* **Task objective**
The line containing "Полное название товара (у поставщика)" and every line after it, through the end of the records below, are to be reproduced exactly, with the pictures left out.

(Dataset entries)
====
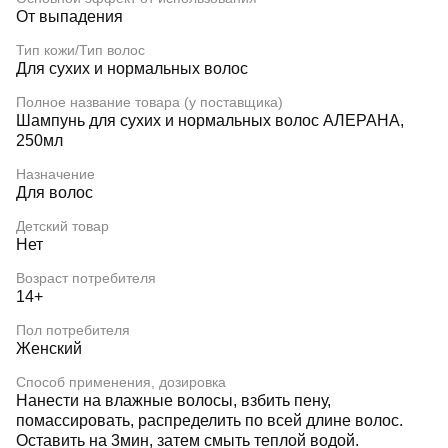
От выпадения
Тип кожи/Тип волос
Для сухих и нормальных волос
Полное название товара (у поставщика)
Шампунь для сухих и нормальных волос АЛЕРАНА,
250мл
Назначение
Для волос
Детский товар
Нет
Возраст потребителя
14+
Пол потребителя
Женский
Способ применения, дозировка
Нанести на влажные волосы, взбить пену,
помассировать, распределить по всей длине волос.
Оставить на 3мин, затем смыть теплой водой.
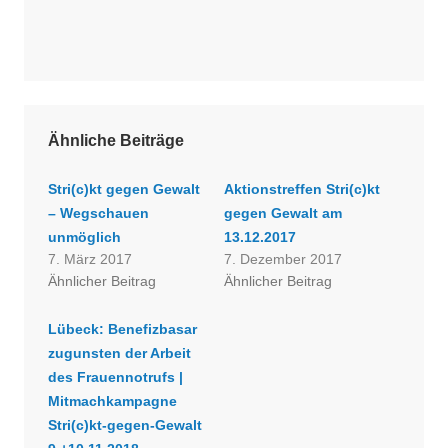
Ähnliche Beiträge
Stri(c)kt gegen Gewalt
Aktionstreffen Stri(c)kt
– Wegschauen
gegen Gewalt am
unmöglich
13.12.2017
7. März 2017
7. Dezember 2017
Ähnlicher Beitrag
Ähnlicher Beitrag
Lübeck: Benefizbasar
zugunsten der Arbeit
des Frauennotrufs |
Mitmachkampagne
Stri(c)kt-gegen-Gewalt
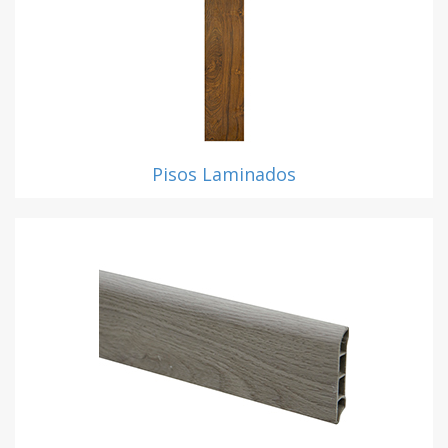
Pisos Laminados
====
* **Result of this task**
Полное название товара (у поставщика)
Шампунь для сухих и нормальных волос АЛЕРАНА,
250мл
Назначение
Для волос
Детский товар
Нет
Возраст потребителя
14+
Пол потребителя
Женский
Способ применения, дозировка
Нанести на влажные волосы, взбить пену,
помассировать, распределить по всей длине волос.
Оставить на 3мин, затем смыть теплой водой.
Ähnliche Beiträge
Stri(c)kt gegen Gewalt
Aktionstreffen Stri(c)kt
– Wegschauen
gegen Gewalt am
unmöglich
13.12.2017
7. März 2017
7. Dezember 2017
Ähnlicher Beitrag
Ähnlicher Beitrag
Lübeck: Benefizbasar
zugunsten der Arbeit
des Frauennotrufs |
Mitmachkampagne
Stri(c)kt-gegen-Gewalt
Pisos Laminados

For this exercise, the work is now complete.